ACTIVITY:
Find each line of the entries with the string "sector", please, and copy it.

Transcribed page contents
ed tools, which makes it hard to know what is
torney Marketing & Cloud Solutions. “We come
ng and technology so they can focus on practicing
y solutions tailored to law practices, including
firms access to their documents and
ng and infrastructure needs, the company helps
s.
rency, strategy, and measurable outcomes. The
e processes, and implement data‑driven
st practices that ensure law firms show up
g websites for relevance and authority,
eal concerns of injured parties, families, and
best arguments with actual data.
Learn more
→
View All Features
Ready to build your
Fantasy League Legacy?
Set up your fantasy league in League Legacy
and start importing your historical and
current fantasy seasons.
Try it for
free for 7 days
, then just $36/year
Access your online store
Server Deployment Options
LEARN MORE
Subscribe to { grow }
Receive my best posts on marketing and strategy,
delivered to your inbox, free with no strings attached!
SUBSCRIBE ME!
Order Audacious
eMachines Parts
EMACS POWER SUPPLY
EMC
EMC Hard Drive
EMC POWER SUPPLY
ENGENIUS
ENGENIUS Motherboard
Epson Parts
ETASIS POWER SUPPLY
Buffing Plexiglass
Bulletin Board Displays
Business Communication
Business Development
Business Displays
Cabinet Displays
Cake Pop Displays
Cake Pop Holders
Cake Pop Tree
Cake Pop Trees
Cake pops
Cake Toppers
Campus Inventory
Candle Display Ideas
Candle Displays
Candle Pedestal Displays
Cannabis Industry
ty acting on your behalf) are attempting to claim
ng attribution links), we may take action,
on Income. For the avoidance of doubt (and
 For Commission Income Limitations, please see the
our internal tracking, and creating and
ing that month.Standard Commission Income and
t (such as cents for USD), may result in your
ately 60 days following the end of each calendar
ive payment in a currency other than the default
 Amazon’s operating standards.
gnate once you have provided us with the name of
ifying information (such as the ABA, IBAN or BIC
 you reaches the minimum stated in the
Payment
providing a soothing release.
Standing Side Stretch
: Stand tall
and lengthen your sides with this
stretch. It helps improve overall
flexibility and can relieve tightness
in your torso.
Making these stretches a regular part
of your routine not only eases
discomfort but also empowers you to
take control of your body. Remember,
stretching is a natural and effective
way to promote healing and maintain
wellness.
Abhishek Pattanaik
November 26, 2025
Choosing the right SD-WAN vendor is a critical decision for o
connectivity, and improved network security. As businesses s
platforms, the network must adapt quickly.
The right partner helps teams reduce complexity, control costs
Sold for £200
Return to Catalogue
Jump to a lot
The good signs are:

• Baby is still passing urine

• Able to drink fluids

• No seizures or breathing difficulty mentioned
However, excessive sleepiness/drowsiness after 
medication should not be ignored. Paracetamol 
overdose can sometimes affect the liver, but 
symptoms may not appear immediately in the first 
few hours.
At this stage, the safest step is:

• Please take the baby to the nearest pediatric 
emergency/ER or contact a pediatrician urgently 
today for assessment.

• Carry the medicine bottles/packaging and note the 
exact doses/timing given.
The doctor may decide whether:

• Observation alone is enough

* * *

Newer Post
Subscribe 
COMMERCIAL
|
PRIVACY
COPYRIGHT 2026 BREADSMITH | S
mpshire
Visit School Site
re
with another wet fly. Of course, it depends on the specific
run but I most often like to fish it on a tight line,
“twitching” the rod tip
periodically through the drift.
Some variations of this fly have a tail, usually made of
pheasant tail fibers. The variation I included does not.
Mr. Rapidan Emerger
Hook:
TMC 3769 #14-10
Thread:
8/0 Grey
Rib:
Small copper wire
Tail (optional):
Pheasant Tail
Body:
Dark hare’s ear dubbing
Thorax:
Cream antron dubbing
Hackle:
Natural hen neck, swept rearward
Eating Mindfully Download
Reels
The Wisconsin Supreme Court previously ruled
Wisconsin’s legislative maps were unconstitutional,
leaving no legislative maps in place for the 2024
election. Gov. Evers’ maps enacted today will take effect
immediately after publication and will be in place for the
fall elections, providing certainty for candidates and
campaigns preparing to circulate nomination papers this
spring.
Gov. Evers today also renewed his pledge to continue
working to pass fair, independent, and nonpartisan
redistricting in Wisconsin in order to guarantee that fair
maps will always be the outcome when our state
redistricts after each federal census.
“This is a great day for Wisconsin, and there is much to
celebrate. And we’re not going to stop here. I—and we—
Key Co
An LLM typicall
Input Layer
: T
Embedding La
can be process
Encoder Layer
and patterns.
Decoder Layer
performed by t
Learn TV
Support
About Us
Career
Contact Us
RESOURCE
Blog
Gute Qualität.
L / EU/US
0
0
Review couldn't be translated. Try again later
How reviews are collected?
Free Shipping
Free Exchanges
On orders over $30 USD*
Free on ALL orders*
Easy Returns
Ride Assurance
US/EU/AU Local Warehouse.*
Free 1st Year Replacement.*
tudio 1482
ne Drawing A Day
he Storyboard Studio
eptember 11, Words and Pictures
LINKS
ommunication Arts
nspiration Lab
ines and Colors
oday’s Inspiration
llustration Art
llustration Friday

---

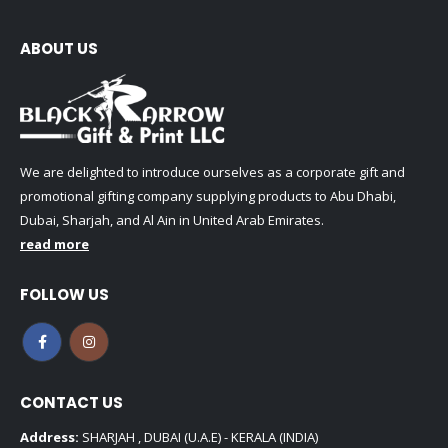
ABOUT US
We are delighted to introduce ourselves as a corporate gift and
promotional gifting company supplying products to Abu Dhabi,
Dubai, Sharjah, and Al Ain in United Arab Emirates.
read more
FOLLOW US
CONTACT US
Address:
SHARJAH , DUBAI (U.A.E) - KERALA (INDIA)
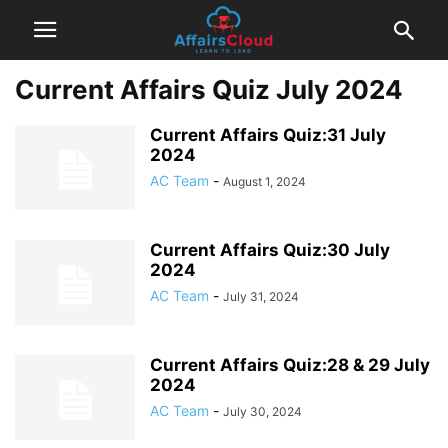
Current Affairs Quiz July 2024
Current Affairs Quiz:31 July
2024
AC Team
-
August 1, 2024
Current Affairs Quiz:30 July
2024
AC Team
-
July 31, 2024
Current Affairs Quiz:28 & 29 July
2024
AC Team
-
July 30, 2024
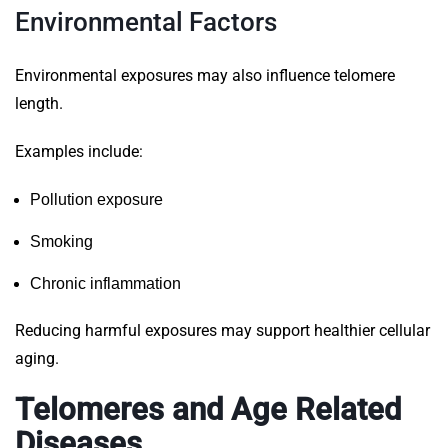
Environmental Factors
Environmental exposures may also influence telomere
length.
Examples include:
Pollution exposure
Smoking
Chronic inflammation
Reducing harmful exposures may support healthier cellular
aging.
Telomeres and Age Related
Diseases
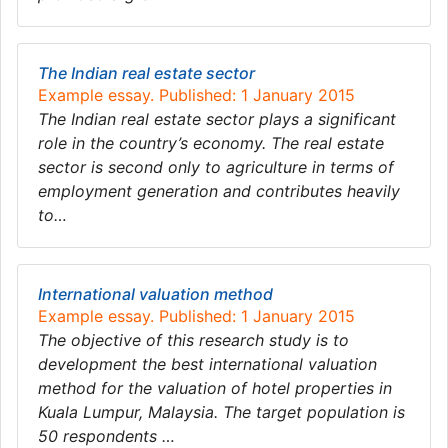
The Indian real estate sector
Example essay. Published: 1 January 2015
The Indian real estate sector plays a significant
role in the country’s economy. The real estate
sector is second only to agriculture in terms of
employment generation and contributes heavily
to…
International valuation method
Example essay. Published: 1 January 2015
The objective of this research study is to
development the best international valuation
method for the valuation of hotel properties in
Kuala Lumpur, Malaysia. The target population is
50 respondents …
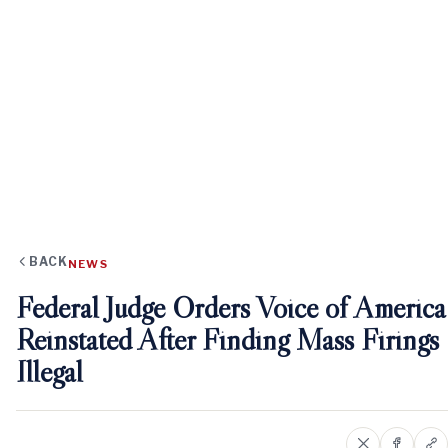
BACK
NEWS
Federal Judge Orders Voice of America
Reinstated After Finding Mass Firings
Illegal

EXPECTED ANSWER:
The Indian real estate sector
The Indian real estate sector plays a significant
sector is second only to agriculture in terms of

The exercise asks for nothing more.